◆ EXERCISE BRIEF:
Exactly as written, return all the data, leaving its pictures behind.

Collected data
= Beginning of Section =
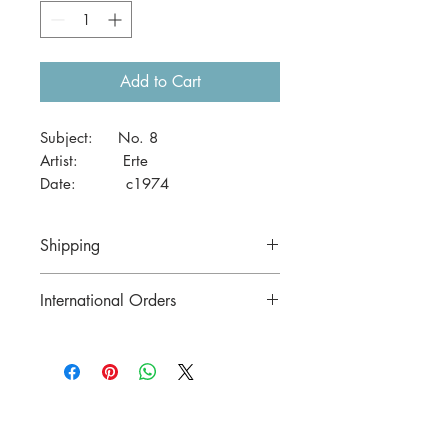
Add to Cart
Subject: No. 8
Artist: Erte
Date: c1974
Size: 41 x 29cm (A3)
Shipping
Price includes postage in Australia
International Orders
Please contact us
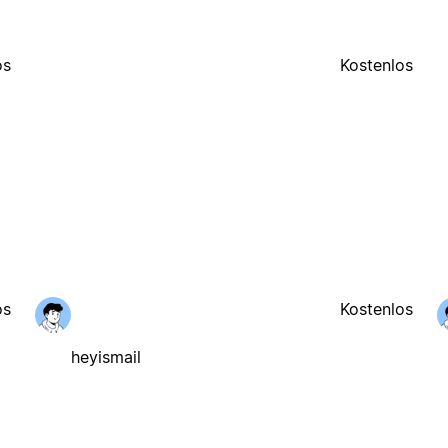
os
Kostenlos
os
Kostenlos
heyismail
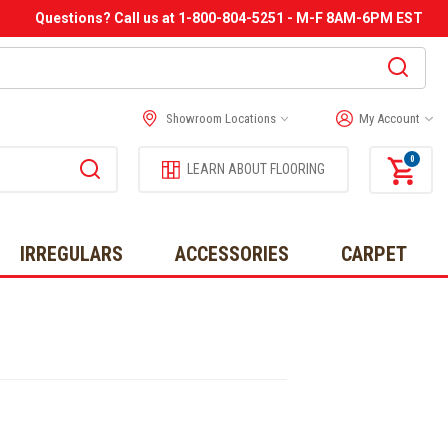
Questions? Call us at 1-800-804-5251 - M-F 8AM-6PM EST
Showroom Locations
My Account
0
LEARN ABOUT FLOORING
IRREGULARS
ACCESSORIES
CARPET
= End of Section =
◆ SOLUTION:
Add to Cart
Subject: No. 8
Artist: Erte
Date: c1974
Size: 41 x 29cm (A3)
Shipping
Price includes postage in Australia
International Orders
Please contact us
os
Kostenlos
os
Kostenlos
heyismail
Questions? Call us at 1-800-804-5251 - M-F 8AM-6PM EST
Showroom Locations
My Account
0
LEARN ABOUT FLOORING
IRREGULARS
ACCESSORIES
CARPET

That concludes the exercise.